**Exercise instructions**
If a line below falls between the line with "ns an die App erst einrichten kann" and the line with "заклинило натяжной ролик, обводной", or is one of those two, output it exactly; output nothing else and no pictures.

(Source data)

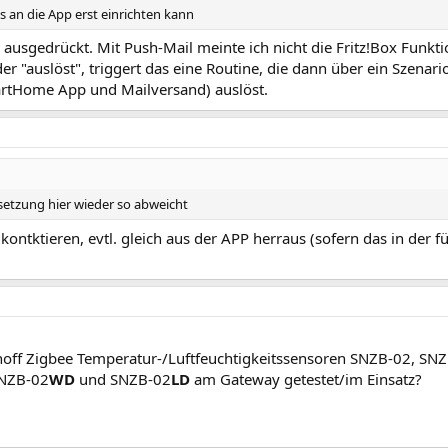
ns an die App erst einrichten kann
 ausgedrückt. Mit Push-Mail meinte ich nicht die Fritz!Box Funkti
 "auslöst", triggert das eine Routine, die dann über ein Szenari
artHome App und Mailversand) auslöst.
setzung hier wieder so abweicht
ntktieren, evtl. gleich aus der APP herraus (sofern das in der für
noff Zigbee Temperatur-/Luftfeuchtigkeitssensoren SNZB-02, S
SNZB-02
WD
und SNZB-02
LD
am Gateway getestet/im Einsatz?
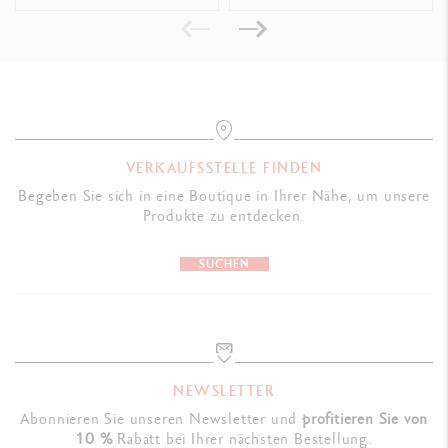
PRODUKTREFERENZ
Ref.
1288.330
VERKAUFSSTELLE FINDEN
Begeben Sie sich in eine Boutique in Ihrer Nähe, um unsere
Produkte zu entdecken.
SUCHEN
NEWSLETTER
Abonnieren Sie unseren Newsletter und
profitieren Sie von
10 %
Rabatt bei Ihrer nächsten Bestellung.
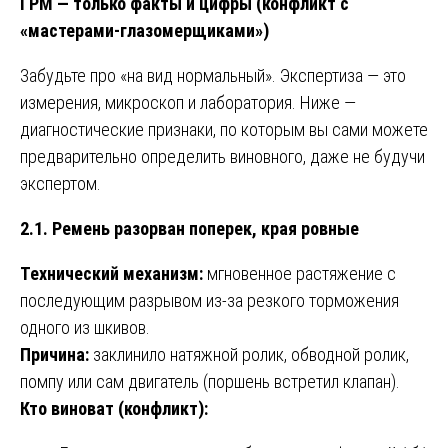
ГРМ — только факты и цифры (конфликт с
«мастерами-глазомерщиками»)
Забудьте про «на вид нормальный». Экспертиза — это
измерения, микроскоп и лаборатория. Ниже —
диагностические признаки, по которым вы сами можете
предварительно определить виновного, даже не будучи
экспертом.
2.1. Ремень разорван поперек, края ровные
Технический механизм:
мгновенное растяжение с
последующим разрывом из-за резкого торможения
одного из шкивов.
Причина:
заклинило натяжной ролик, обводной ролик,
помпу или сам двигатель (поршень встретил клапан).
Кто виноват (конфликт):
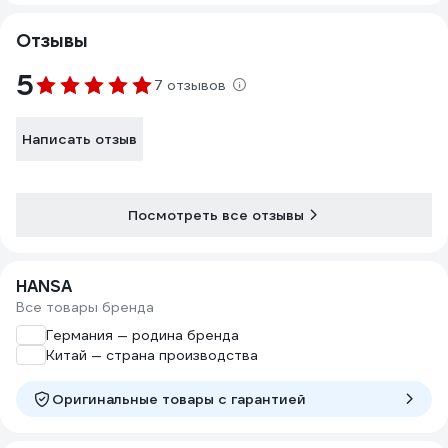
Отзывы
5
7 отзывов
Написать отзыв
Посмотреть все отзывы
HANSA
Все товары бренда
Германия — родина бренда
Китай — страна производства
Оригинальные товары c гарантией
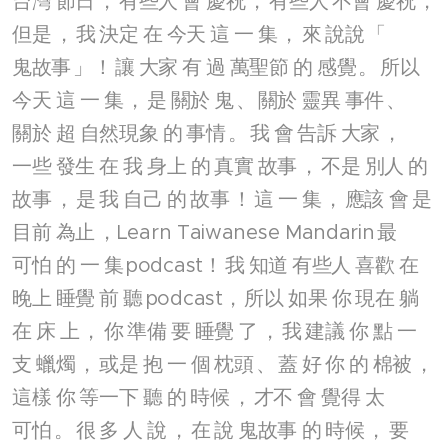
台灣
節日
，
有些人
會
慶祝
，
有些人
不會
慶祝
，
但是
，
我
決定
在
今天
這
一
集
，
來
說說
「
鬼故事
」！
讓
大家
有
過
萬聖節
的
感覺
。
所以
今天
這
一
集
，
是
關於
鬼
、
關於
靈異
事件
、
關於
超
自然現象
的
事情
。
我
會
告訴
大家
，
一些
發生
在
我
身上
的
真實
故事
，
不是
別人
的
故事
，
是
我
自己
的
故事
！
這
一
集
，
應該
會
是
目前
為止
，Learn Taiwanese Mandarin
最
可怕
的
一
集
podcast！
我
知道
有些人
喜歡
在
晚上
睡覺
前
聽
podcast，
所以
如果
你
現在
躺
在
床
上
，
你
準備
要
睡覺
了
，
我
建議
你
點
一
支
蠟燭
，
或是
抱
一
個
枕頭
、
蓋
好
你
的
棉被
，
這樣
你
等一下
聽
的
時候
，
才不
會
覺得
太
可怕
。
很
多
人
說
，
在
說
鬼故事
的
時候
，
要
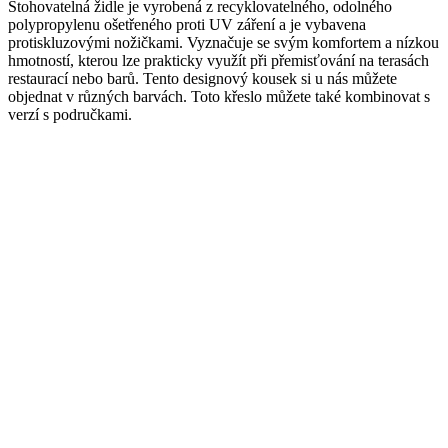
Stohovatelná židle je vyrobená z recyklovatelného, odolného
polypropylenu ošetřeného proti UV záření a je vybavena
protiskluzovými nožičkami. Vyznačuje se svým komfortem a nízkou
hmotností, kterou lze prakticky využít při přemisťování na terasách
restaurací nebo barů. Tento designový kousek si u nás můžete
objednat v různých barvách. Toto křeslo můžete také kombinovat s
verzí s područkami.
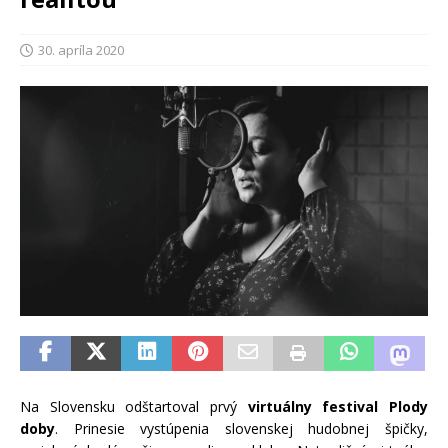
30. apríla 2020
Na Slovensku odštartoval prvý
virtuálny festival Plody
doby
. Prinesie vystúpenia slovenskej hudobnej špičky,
--
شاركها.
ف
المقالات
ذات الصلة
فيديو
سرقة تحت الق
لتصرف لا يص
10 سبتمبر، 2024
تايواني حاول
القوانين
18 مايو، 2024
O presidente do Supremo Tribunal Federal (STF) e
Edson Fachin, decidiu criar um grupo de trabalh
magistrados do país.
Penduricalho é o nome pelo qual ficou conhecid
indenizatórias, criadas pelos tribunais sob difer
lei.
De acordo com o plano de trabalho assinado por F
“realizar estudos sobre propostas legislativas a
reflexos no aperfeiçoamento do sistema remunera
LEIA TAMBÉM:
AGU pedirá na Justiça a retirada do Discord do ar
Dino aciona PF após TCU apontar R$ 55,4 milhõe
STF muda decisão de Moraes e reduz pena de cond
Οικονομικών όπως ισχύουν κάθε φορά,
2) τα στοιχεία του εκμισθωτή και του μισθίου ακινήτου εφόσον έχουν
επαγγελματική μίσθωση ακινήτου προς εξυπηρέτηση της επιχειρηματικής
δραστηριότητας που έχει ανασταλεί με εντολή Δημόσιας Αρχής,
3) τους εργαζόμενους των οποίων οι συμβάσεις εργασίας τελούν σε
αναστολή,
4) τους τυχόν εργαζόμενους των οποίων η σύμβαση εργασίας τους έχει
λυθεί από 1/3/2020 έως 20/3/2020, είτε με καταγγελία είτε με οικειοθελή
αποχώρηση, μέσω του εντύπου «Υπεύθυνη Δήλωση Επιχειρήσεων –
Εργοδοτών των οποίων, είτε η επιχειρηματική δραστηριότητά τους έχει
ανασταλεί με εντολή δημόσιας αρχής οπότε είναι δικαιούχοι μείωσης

**Reply to the exercise**
ns an die App erst einrichten kann
 ausgedrückt. Mit Push-Mail meinte ich nicht die Fritz!Box Funkti
 "auslöst", triggert das eine Routine, die dann über ein Szenari
artHome App und Mailversand) auslöst.
setzung hier wieder so abweicht
ntktieren, evtl. gleich aus der APP herraus (sofern das in der für
noff Zigbee Temperatur-/Luftfeuchtigkeitssensoren SNZB-02, S
SNZB-02
WD
und SNZB-02
LD
am Gateway getestet/im Einsatz?
PRODUKTREFERENZ
Ref.
1288.330
VERKAUFSSTELLE FINDEN
Begeben Sie sich in eine Boutique in Ihrer Nähe, um unsere
Produkte zu entdecken.
SUCHEN
NEWSLETTER
Abonnieren Sie unseren Newsletter und
profitieren Sie von
10 %
Rabatt bei Ihrer nächsten Bestellung.
ГРМ — только факты и цифры (конфликт с
«мастерами-глазомерщиками»)
Забудьте про «на вид нормальный». Экспертиза — это
измерения, микроскоп и лаборатория. Ниже —
диагностические признаки, по которым вы сами можете
предварительно определить виновного, даже не будучи
экспертом.
2.1. Ремень разорван поперек, края ровные
Технический механизм:
мгновенное растяжение с
последующим разрывом из-за резкого торможения
одного из шкивов.
Причина:
заклинило натяжной ролик, обводной ролик,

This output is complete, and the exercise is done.